I'm sure you're not into all the crap they're into either. I don't need shopping malls, NFL football, or Celine Dion...but I'm sure there are a lot of people who like each of those things. If it means something to you you keep doing it. Living for other people's acceptance never works out. Who cares what poetry does for the world as a whole...what does reality TV do for the world. If NO ONE likes something than it goes away. If at least some people like something it has value to them. That's good enough for me.

(11-25-2012, 09:21 AM)rowens Wrote:  I come to my family and friends, and I ask them to read a poem I've made. They say they don't want to, because poetry is boring. So they watch TV, and get high and drunk. I'm not saying I'm writing for myself as much as I'm saying that nobody will read what I write. But they will ask me what good does it do to write poetry.

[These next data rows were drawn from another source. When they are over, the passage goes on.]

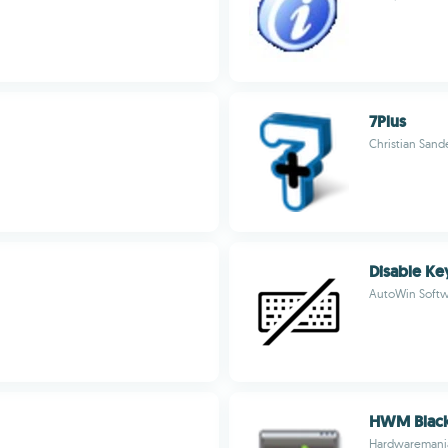
7Plus
Christian Sand
Disable Ke
AutoWin Soft
HWM Blac
Hardwaremani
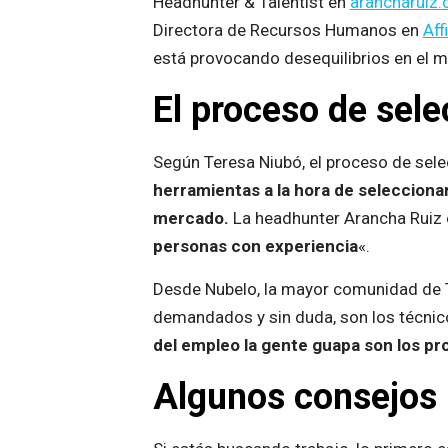
Headhunter & Talentist en
arancharuiz
Directora de Recursos Humanos en
Aff
está provocando desequilibrios en el 
El proceso de sel
Según Teresa Niubó, el proceso de sele
herramientas a la hora de selecciona
mercado.
La headhunter Arancha Ruiz 
personas con experiencia
«.
Desde Nubelo, la mayor comunidad de T
demandados y sin duda, son los técnic
del empleo la gente guapa son los p
Algunos consejos 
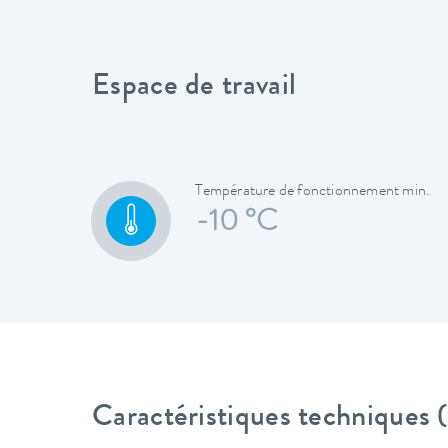
Espace de travail
Température de fonctionnement min.
-10 °C
Caractéristiques techniques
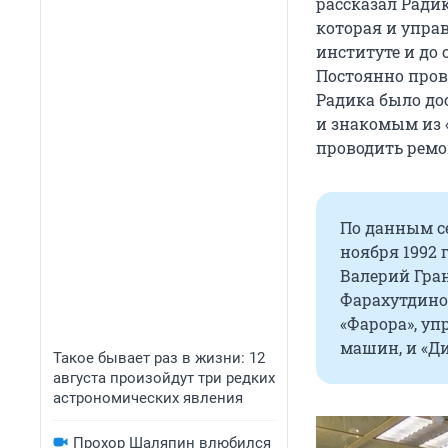
рассказал Радик
которая и упра
институте и до
Постоянно пров
Радика было до
и знакомым из 
проводить ремо
По данным се
ноября 1992 
Валерий Гран
Фарахутдино
«Фарора», у
машин, и «Ди
Такое бывает раз в жизни: 12
августа произойдут три редких
астрономических явления
Прохор Шаляпин влюбился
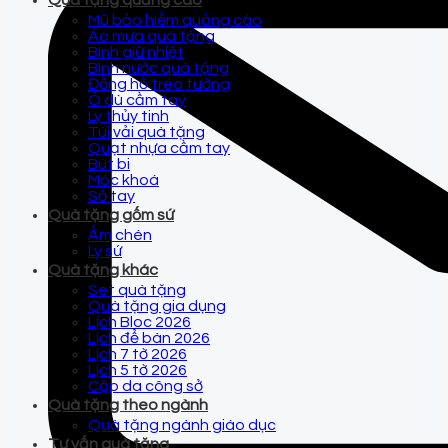
Quà tặng quảng cáo
Mũ bảo hiểm quảng cáo
Áo mưa quà tặng
Bình giữ nhiệt
Bình nước quà tặng
Đồng hồ treo tường
Ô dù cầm tay
Ly thủy tinh
Túi vải quà tặng
Quạt nhựa cầm tay
Bút bi
Móc khoá
Sổ tay
Quà tặng gốm sứ
Ấm chén
Ly sứ
Quà tặng khác
Set quà tặng
Quà tặng gia dụng
Lịch Bloc 2026
Lịch để bàn 2026
Lịch 7 tờ 2026
Lịch 5 tờ 2026
Cặp da công sở
Quà tặng theo ngành
Quà tặng ngành giáo dục
Tư vấn quà tặng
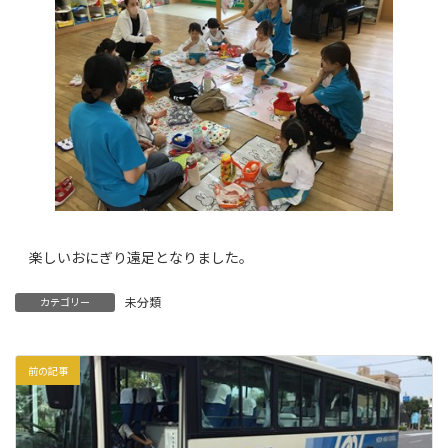
楽しいおにぎり遠足となりました。
未分類
カテゴリー
前の記事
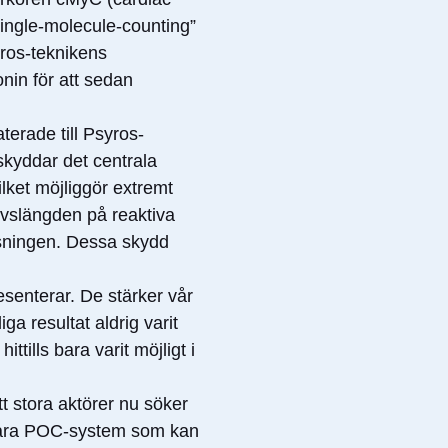
single-molecule-counting”
yros-teknikens
nin för att sedan
terade till Psyros-
skyddar det centrala
lket möjliggör extremt
ivslängden på reaktiva
läsningen. Dessa skydd
esenterar. De stärker vår
ga resultat aldrig varit
ttills bara varit möjligt i
t stora aktörer nu söker
ärbara POC-system som kan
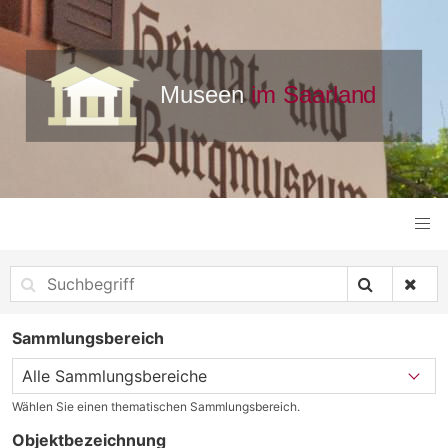
Sammlungsbereich
Wählen Sie einen thematischen Sammlungsbereich.
Objektbezeichnung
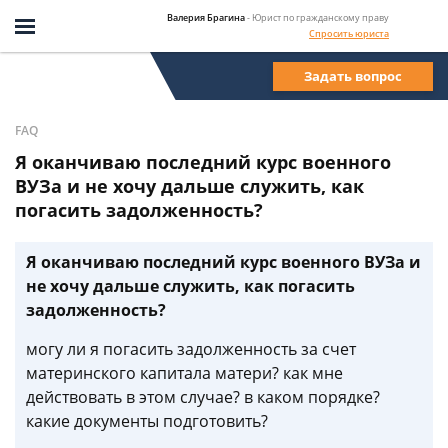
Валерия Брагина
- Юрист по гражданскому праву
Спросить юриста
Задать вопрос
FAQ
Я оканчиваю последний курс военного
ВУЗа и не хочу дальше служить, как
погасить задолженность?
Я оканчиваю последний курс военного ВУЗа и
не хочу дальше служить, как погасить
задолженность?
могу ли я погасить задолженность за счет
материнского капитала матери? как мне
действовать в этом случае? в каком порядке?
какие документы подготовить?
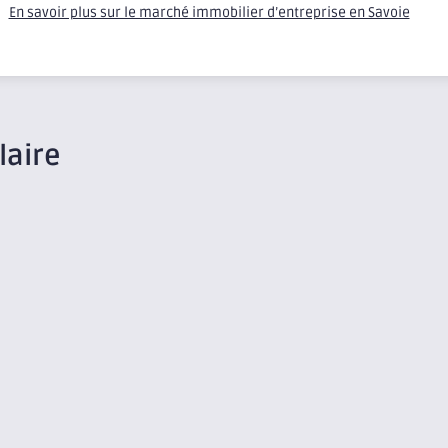
En savoir plus sur le marché immobilier d’entreprise en Savoie
laire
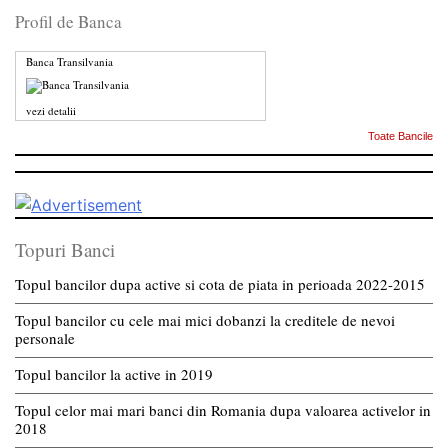
Profil de Banca
Banca Transilvania
vezi detalii
Toate Bancile
Topuri Banci
Topul bancilor dupa active si cota de piata in perioada 2022-2015
Topul bancilor cu cele mai mici dobanzi la creditele de nevoi
personale
Topul bancilor la active in 2019
Topul celor mai mari banci din Romania dupa valoarea activelor in
2018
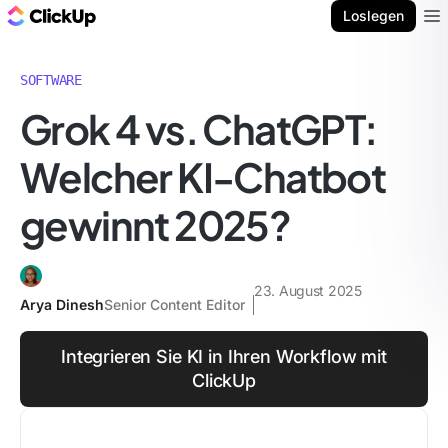
ClickUp Blog
Loslegen
Ope
SOFTWARE
Grok 4 vs. ChatGPT:
Welcher KI-Chatbot
gewinnt 2025?
23. August 2025
Arya Dinesh
Senior Content Editor
Integrieren Sie KI in Ihren Workflow mit
ClickUp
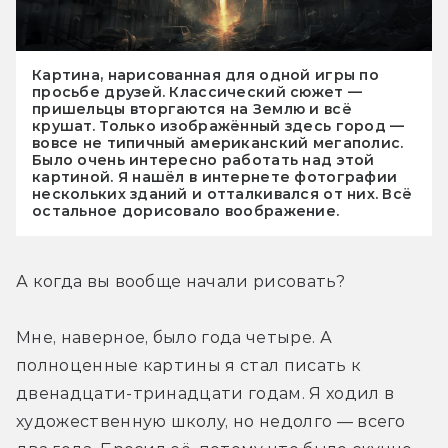
Картина, нарисованная для одной игры по
просьбе друзей. Классический сюжет —
пришельцы вторгаются на Землю и всё
крушат. Только изображённый здесь город —
вовсе не типичный американский мегаполис.
Было очень интересно работать над этой
картиной. Я нашёл в интернете фотографии
нескольких зданий и отталкивался от них. Всё
остальное дорисовало воображение.
А когда вы вообще начали рисовать?
Мне, наверное, было года четыре. А 
полноценные картины я стал писать к 
двенадцати-тринадцати годам. Я ходил в 
художественную школу, но недолго — всего 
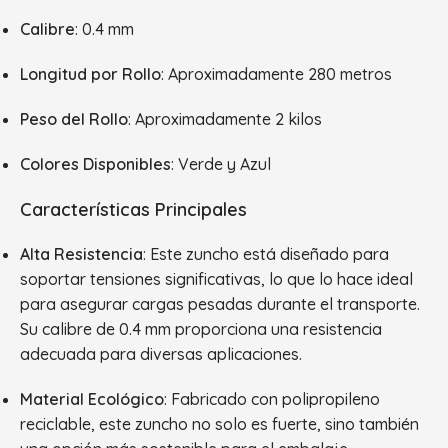
Calibre
: 0.4 mm
Longitud por Rollo
: Aproximadamente 280 metros
Peso del Rollo
: Aproximadamente 2 kilos
Colores Disponibles
: Verde y Azul
Características Principales
Alta Resistencia
: Este zuncho está diseñado para
soportar tensiones significativas, lo que lo hace ideal
para asegurar cargas pesadas durante el transporte.
Su calibre de 0.4 mm proporciona una resistencia
adecuada para diversas aplicaciones.
Material Ecológico
: Fabricado con polipropileno
reciclable, este zuncho no solo es fuerte, sino también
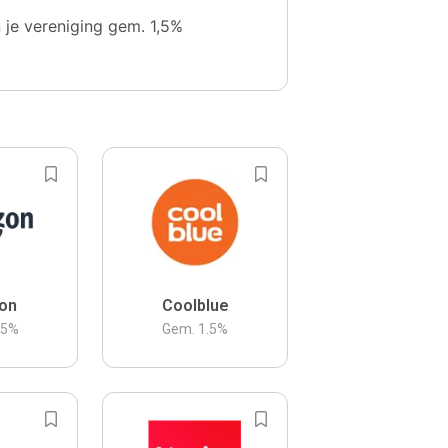
n je vereniging gem. 1,5%
on
Coolblue
.5
%
Gem.
1.5
%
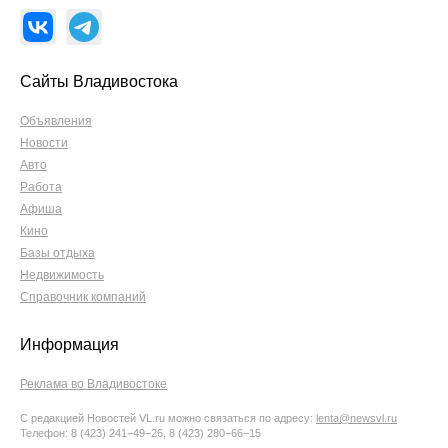
Сайты Владивостока
Объявления
Новости
Авто
Работа
Афиша
Кино
Базы отдыха
Недвижимость
Справочник компаний
Информация
Реклама во Владивостоке
С редакцией Новостей VL.ru можно связаться по адресу:
lenta@newsvl.ru
Телефон: 8 (423) 241−49−26, 8 (423) 280−66−15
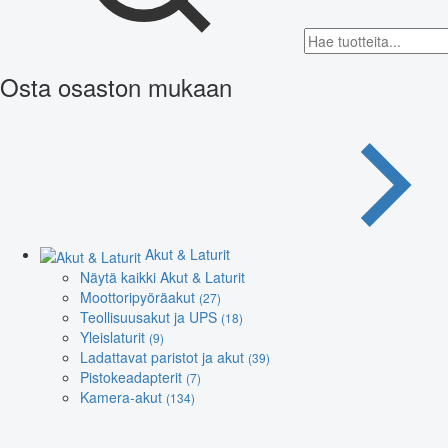
Osta osaston mukaan
Akut & Laturit
Näytä kaikki Akut & Laturit
Moottoripyöräakut
(27)
Teollisuusakut ja UPS
(18)
Yleislaturit
(9)
Ladattavat paristot ja akut
(39)
Pistokeadapterit
(7)
Kamera-akut
(134)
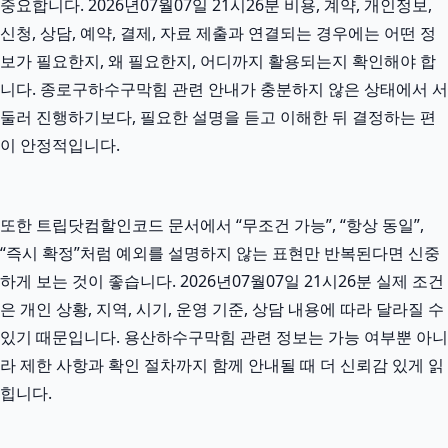
중요합니다. 2026년07월07일 21시26분 비용, 계약, 개인정보,
신청, 상담, 예약, 결제, 자료 제출과 연결되는 경우에는 어떤 정
보가 필요한지, 왜 필요한지, 어디까지 활용되는지 확인해야 합
니다. 종로구하수구막힘 관련 안내가 충분하지 않은 상태에서 서
둘러 진행하기보다, 필요한 설명을 듣고 이해한 뒤 결정하는 편
이 안정적입니다.
또한 트립닷컴할인코드 문서에서 “무조건 가능”, “항상 동일”,
“즉시 확정”처럼 예외를 설명하지 않는 표현만 반복된다면 신중
하게 보는 것이 좋습니다. 2026년07월07일 21시26분 실제 조건
은 개인 상황, 지역, 시기, 운영 기준, 상담 내용에 따라 달라질 수
있기 때문입니다. 용산하수구막힘 관련 정보는 가능 여부뿐 아니
라 제한 사항과 확인 절차까지 함께 안내될 때 더 신뢰감 있게 읽
힙니다.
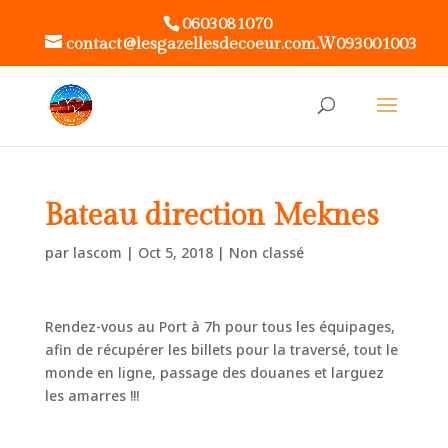
0603081070
contact@lesgazellesdecoeur.com.W093001003
Bateau direction Meknes
par
lascom
|
Oct 5, 2018
|
Non classé
Rendez-vous au Port à 7h pour tous les équipages,
afin de récupérer les billets pour la traversé, tout le
monde en ligne, passage des douanes et larguez
les amarres !!!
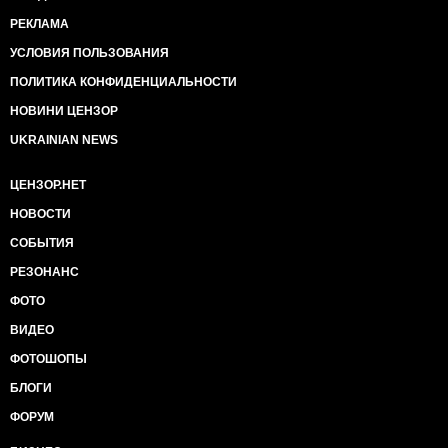
РЕКЛАМА
УСЛОВИЯ ПОЛЬЗОВАНИЯ
ПОЛИТИКА КОНФИДЕНЦИАЛЬНОСТИ
НОВИНИ ЦЕНЗОР
UKRAINIAN NEWS
ЦЕНЗОР.НЕТ
НОВОСТИ
СОБЫТИЯ
РЕЗОНАНС
ФОТО
ВИДЕО
ФОТОШОПЫ
БЛОГИ
ФОРУМ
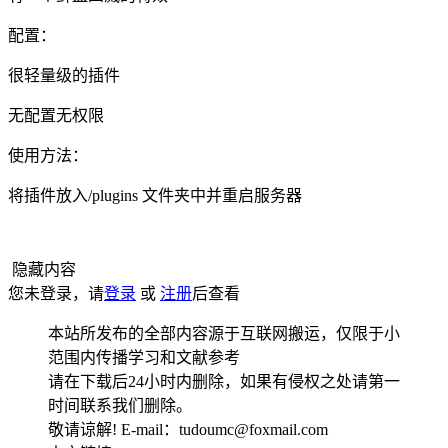
配置：
很轻量级的插件
无配置无权限
使用方法：
将插件放入/plugins 文件夹中并重启服务器
隐藏内容
您未登录，请
登录
或
注册
后查看
本站所发布的全部内容源于互联网搬运，仅限于小
范围内传播学习和文献参考
请在下载后24小时内删除，如果有侵权之处请第一
时间联系我们删除。
敬请谅解! E-mail：tudoumc@foxmail.com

And what I've tried to ask before is: Don't you see how poetry is important in how it affects people, despite the form? The symbolic power it gives to life? That poetry gives life a meaning? That's the way I was using the idea, Poetry. It challenges, and it soothes, and it angers, and it makes you happy, makes you think, and feel, and consider things. And do things, with a sense of purpose.
Nope, they don't see it, and they probably never will. They aren't wired that way.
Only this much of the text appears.